- Oil and energy sectors continue to impact a number of Houston submarkets
- More rural homes with acreage appear in greater demand
- Average sales price of a home in The Woodlands is still at nearly $500,000
Considered Houston’s luxury submarket, The Woodlands experienced a “huge dip” in home values spanning May to mid-August.
“If you didn’t put your home on the market by May or June you were screwed,” said Amy Smythe-Harris of Urban Provision Realtors.
Three different sellers she was working with in May and June saw the value of their homes decline $10,000, $12,000 and $35,000 by the time they eventually listed in mid-August.
The average sales prices of a home in The Woodlands spanning October 2014 to September 2015 was $496,390, according to the Houston Association of Realtors.
In The Woodlands, gone are the days of homes receiving multiple offers.
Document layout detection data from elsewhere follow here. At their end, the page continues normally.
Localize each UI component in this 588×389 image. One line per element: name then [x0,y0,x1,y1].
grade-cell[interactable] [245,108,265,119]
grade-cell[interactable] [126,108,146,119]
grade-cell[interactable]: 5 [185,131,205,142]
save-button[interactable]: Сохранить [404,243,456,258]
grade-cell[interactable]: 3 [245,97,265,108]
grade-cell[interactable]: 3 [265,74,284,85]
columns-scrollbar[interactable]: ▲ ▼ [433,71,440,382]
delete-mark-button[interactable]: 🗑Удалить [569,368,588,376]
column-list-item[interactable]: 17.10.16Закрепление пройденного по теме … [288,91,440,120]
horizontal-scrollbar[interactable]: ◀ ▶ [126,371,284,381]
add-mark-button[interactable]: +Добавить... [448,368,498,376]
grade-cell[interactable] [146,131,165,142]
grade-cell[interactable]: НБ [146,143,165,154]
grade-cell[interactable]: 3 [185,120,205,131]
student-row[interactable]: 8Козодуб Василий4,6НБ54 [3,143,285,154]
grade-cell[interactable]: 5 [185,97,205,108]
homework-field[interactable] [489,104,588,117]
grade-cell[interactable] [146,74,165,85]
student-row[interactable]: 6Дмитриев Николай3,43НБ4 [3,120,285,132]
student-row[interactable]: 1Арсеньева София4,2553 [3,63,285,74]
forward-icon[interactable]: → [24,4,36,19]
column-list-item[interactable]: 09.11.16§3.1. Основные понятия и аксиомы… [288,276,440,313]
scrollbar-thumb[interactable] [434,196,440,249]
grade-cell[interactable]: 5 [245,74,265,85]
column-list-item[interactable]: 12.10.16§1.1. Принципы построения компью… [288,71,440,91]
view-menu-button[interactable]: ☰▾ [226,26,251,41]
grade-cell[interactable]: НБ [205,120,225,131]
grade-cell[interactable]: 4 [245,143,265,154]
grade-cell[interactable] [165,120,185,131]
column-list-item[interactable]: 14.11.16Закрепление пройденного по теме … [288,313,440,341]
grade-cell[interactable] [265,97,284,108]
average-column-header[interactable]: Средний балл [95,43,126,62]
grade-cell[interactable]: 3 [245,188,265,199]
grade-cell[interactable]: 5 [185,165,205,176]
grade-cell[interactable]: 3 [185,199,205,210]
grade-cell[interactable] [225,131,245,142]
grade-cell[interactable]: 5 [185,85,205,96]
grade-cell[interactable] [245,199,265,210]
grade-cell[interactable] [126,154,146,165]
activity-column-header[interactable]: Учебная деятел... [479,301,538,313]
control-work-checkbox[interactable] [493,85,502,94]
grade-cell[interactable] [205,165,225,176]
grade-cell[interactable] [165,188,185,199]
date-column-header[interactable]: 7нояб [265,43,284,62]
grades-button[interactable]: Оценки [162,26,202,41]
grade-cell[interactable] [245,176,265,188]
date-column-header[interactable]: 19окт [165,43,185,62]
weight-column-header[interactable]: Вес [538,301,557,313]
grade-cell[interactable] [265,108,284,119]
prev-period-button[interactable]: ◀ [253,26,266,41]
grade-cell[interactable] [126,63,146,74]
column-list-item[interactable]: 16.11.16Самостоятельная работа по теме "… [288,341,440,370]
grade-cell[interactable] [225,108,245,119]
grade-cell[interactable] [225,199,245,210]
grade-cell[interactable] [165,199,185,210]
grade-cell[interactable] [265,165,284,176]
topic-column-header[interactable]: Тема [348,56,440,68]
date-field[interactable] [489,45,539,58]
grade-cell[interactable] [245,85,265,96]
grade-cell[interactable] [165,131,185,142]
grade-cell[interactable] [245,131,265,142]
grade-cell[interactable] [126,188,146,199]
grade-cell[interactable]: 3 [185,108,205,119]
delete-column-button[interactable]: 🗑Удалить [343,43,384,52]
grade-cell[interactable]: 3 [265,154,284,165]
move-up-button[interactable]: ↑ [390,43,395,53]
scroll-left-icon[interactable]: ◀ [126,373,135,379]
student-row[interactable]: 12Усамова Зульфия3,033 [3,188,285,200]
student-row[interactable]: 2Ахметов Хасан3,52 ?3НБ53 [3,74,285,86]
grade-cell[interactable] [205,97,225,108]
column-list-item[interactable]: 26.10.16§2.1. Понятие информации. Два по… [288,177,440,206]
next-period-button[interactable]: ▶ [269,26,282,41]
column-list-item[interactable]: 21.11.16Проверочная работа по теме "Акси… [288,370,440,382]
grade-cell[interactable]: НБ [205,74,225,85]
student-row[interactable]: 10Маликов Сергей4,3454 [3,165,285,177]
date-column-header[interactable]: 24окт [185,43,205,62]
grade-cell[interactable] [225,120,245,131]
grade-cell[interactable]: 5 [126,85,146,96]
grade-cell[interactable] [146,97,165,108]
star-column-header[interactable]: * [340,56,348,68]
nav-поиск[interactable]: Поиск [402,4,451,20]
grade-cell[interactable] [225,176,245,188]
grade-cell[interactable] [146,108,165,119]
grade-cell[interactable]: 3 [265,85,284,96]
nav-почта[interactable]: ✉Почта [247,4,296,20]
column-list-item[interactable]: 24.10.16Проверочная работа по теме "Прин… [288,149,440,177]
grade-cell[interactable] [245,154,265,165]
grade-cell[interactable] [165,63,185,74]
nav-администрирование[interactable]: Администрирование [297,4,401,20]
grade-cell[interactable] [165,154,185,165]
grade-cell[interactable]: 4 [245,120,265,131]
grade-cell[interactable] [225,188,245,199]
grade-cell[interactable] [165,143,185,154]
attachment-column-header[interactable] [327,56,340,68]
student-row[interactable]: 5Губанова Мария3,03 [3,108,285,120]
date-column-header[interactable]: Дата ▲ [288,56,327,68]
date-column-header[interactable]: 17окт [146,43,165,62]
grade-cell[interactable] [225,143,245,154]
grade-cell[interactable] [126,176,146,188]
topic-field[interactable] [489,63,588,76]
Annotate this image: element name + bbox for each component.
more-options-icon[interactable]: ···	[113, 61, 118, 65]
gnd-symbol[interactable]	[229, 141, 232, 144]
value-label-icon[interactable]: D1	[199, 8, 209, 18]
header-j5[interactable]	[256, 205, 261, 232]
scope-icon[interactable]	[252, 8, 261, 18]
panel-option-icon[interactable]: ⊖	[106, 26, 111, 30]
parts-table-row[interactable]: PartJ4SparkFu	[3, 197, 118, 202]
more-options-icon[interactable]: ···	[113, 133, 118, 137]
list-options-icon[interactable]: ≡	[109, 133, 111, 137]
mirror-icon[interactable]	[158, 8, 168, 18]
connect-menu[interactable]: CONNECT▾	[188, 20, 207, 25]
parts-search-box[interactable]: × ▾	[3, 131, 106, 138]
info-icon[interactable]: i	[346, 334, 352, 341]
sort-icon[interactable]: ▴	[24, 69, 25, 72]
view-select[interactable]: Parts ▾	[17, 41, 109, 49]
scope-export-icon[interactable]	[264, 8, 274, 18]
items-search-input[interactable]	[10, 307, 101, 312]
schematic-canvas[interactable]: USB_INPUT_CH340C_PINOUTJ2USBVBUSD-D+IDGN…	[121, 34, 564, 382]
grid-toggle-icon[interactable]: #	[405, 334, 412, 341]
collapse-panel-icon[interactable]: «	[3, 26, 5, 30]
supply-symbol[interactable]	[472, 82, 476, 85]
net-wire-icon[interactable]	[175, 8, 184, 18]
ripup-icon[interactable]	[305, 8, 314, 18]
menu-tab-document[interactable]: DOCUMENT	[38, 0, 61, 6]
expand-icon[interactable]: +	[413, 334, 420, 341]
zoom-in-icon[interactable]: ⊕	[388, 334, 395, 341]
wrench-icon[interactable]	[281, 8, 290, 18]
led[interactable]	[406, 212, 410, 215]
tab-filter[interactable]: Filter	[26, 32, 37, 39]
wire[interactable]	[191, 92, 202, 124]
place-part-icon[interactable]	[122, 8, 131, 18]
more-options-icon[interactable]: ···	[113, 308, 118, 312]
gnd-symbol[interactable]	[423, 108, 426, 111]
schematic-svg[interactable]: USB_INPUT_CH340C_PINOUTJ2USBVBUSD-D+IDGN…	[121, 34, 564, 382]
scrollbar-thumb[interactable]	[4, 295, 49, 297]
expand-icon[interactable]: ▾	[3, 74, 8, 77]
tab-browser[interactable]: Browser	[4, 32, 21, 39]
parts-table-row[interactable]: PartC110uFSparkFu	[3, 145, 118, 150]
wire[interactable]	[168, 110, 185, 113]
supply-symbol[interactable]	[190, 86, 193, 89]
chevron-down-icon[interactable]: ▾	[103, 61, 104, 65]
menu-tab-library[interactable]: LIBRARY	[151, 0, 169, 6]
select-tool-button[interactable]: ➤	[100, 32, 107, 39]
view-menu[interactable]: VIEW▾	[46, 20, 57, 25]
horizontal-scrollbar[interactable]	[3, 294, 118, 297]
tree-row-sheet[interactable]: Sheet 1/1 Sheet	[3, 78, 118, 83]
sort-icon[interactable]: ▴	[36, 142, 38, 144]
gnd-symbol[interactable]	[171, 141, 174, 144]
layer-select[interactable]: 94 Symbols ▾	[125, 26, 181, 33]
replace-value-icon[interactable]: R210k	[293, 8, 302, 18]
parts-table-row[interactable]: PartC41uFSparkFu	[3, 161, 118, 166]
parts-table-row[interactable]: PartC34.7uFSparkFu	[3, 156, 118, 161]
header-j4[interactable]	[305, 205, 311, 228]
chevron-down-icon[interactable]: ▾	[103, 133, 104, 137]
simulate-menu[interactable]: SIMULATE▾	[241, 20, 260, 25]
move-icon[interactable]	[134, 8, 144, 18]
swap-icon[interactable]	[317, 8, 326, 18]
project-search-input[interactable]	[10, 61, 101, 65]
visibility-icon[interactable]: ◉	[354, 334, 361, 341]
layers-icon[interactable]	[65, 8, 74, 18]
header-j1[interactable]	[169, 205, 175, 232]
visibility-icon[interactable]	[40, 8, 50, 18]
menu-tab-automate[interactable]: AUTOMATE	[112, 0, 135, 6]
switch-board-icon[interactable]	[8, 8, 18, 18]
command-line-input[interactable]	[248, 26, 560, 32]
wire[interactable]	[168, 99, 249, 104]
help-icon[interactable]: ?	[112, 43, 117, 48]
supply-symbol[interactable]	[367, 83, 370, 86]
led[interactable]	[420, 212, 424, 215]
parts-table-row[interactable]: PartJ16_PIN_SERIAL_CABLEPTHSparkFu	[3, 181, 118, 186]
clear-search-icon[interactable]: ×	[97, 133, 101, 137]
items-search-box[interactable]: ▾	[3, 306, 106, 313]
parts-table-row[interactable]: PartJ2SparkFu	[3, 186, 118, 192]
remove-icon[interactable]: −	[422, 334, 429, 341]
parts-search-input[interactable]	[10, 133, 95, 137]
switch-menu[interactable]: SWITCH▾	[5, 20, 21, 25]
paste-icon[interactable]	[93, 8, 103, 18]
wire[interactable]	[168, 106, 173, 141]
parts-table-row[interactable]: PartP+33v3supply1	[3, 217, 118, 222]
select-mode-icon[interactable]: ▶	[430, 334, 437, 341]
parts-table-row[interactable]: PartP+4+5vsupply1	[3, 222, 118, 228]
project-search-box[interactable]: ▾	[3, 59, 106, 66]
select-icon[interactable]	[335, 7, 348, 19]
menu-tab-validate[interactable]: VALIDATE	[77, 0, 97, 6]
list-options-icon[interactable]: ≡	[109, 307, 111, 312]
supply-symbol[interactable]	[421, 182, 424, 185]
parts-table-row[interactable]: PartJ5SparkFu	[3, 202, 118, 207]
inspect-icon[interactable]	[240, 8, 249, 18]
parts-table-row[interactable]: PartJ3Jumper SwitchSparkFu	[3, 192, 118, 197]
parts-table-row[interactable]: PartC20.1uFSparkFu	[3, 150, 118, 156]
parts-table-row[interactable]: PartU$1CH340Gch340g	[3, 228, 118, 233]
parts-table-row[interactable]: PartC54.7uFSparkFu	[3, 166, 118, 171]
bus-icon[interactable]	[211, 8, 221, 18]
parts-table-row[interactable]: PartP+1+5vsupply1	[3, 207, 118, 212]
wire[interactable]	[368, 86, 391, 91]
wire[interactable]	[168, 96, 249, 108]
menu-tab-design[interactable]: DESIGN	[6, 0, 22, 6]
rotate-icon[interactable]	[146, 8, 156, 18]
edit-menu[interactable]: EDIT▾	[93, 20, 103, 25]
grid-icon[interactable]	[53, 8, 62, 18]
Volatility in the oil and gas industries is the main reason for the dip in prices and offers.
According to Smythe-Harris, there is significant trepidation among both sellers and buyers, many of whom are concerned about their jobs. Most of these individuals will play the wait and see game until the first of the year.
“I don’t foresee first of the year prices getting better (for sellers),” she added.
Trepidation among both buyers and sellers has negatively impacted sales activity. From October 2014 to September 2015, total sales volume (2,077 sales) dipped by 7.9 percent on a 12-month period-over-period basis.
Smythe-Harris did point to one hot market west of the Woodlands, the “acreage community.”
Homes in the rural cities of Tomball and Magnolia that sit on two to five acres are “huge right now,” with most receiving multiple offers. During the summer this market was dead, according to Smythe Harris.